Sudan I [1-(phenylazo)-2-
hydroxynaphthalene, C.I.
Solvent Yellow 14, CAS No: 842-07-9] is used as the compound employed in chemical industry and to color materials such as
hydrocarbon solvents,
oils,
fats,
waxes, plastics, printing inks, shoe and floor polishes and
gasoline. Such a wide used could result in a considerable human exposure.

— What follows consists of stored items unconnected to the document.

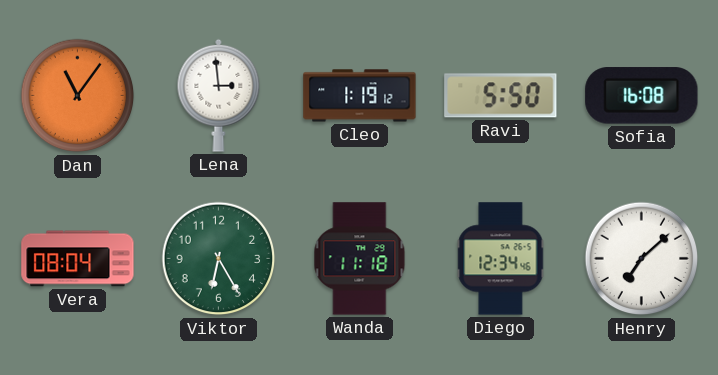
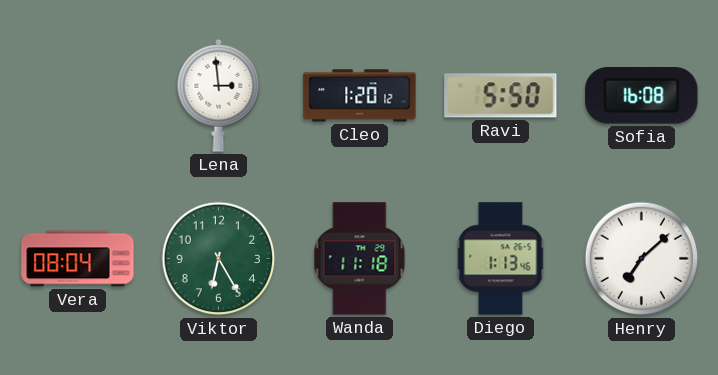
Dan: 11:06 -> none
Cleo: 1:19 -> 1:20
Diego: 12:34 -> 1:13
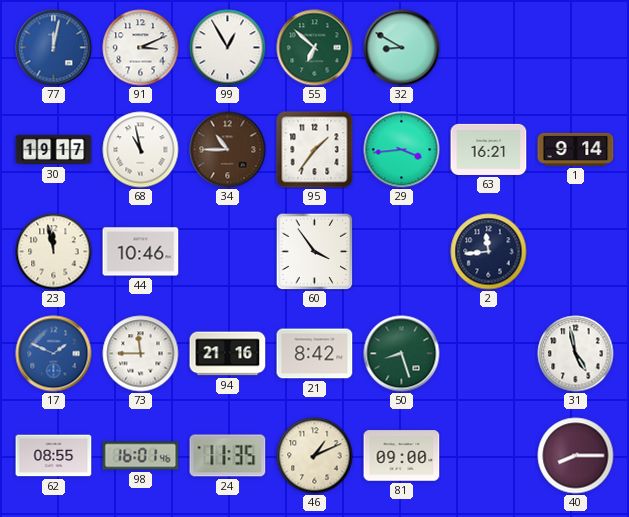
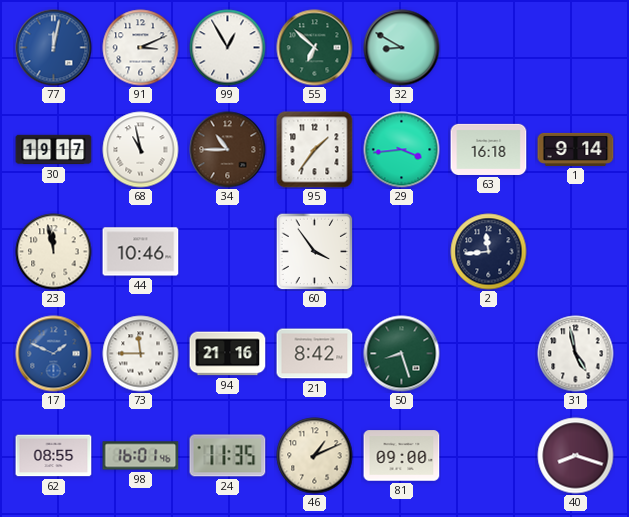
63: 16:21 -> 16:18
40: 8:15 -> 8:18
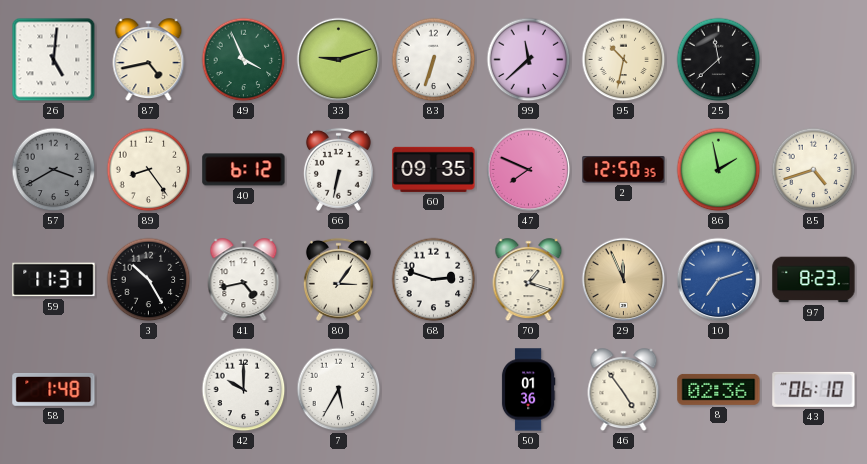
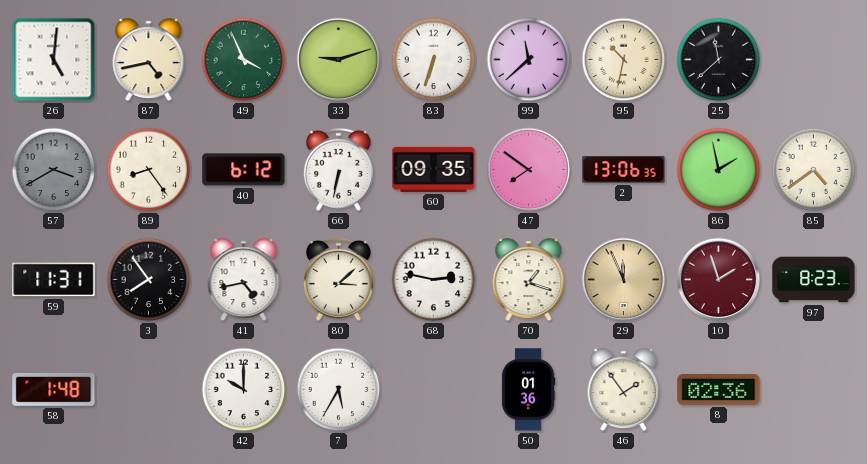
47: 7:49 -> 7:51
2: 12:50 -> 13:06
85: 4:42 -> 4:39
3: 10:25 -> 7:54
80: 3:06 -> 3:08
68: 2:48 -> 2:47
10: 7:12 -> 1:57
10 dial: blue -> burgundy
46: 4:54 -> 1:54
43: 06:10 -> none
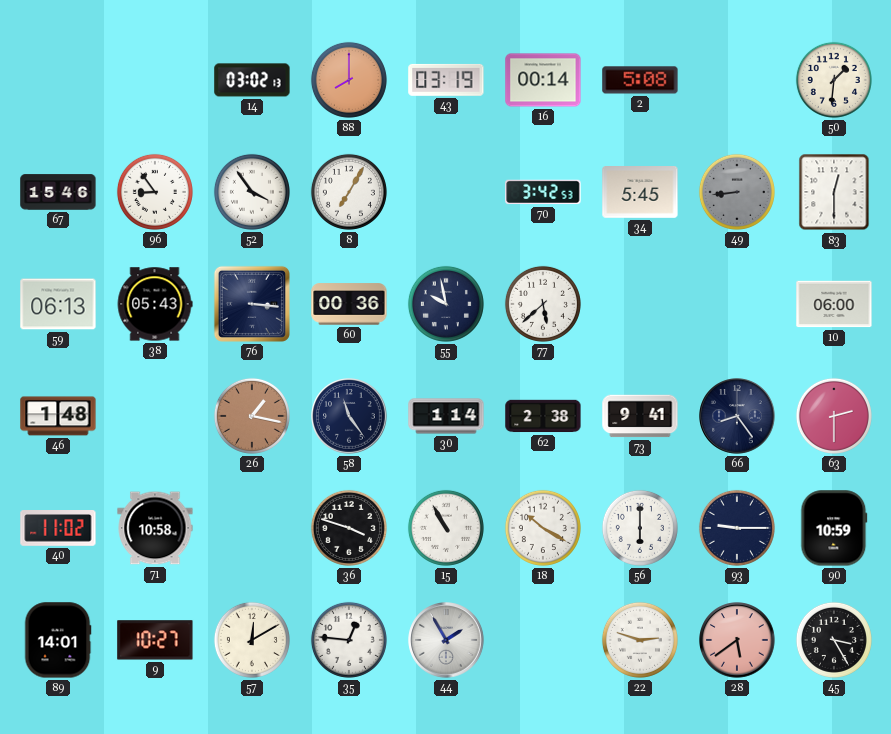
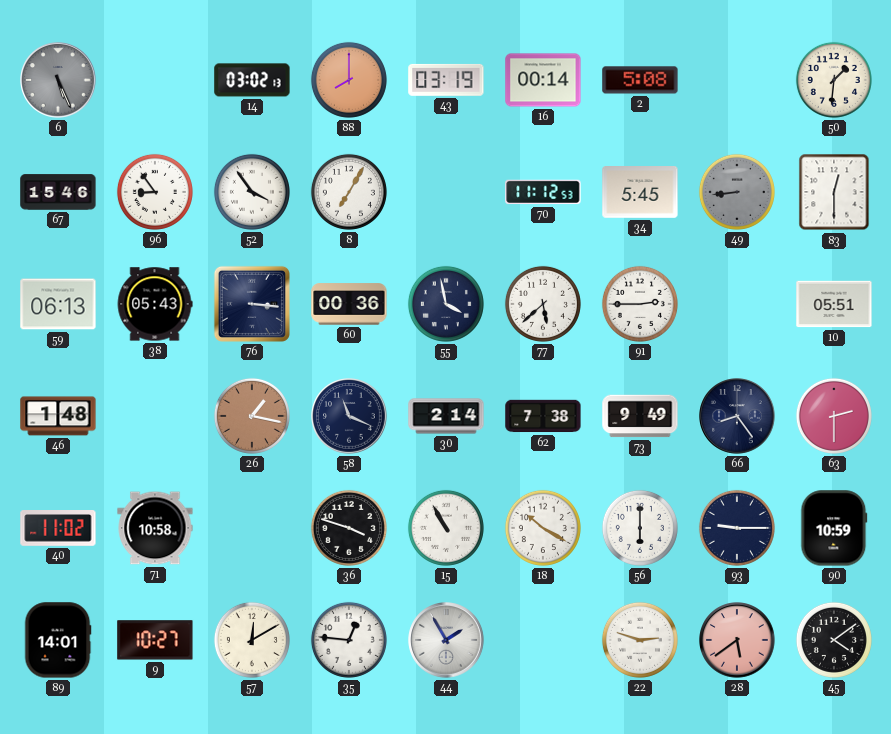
6: none -> 5:26
70: 3:42 -> 11:12
55: 9:58 -> 3:58
91: none -> 2:45
10: 06:00 -> 05:51
58: 11:24 -> 11:19
30: 1:14 -> 2:14
62: 2:38 -> 7:38
73: 9:41 -> 9:49
45: 3:25 -> 4:09
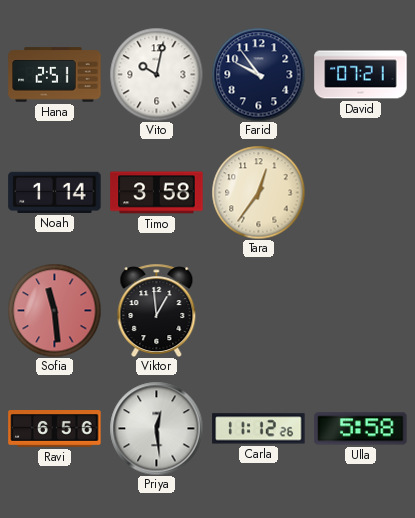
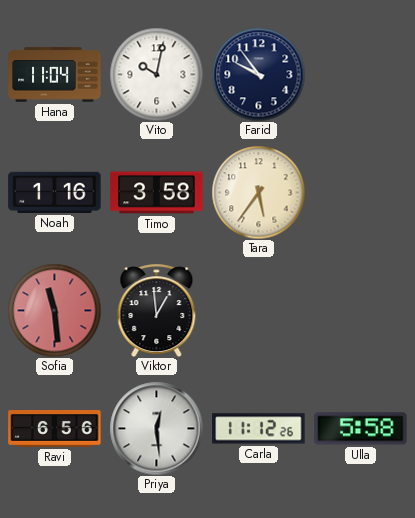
Hana: 2:51 -> 11:04
David: 07:21 -> none
Noah: 1:14 -> 1:16
Tara: 12:36 -> 5:36
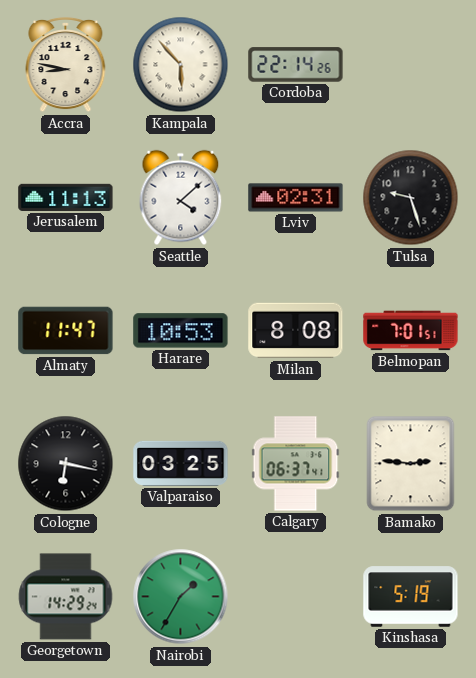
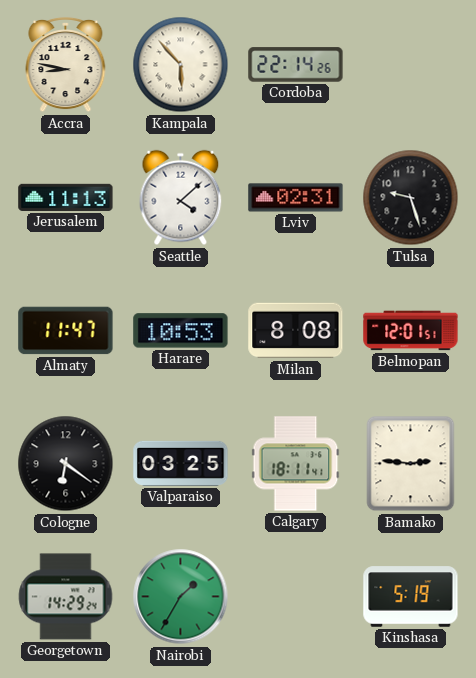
Belmopan: 7:01 -> 12:01
Cologne: 6:17 -> 6:21
Calgary: 06:37 -> 18:11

Sudan I is known to cause developments of
tumors in the liver or urinary bladder in rats, mice, and rabbits, and is considered a possible weak human
carcinogen and
mutagen. This
carcinogen is also a potent contact
allergen and sensitizer. Here, we compare the data concerning the
Sudan I oxidative metabolism catalyzed by
cytochrome P450 (CYP) and
peroxidase enzymes, which has been investigated in our laboratory during the last two decades. These two types of
enzymes are responsible both for
Sudan I detoxication and activation. Among the
Sudan I metabolites, C-hydroxylated derivatives and a dimer of
Sudan I are suggested to be the detoxication metabolites formed by CYPs and
peroxidases, respectively. Metabolic activation of
Sudan I by both types of
enzymes leads to formation of reactive species (the
benzenediazonium ion by CYP and
Sudan I radicals by
peroxidase) that bind to
DNA and
RNA, generating covalent adducts in vitro and in vivo. Whereas the structure of the major adduct formed by the
benzenediazonium ion in
DNA has already been identified to be the
8-(phenylazo)guanine adduct, the structures of adducts formed by
peroxidase, have not been characterized as yet.
Biological significance of the
DNA adducts of
Sudan I activated with CYP and
peroxidase enzymes and further aims of investigations in this field are discussed in this study.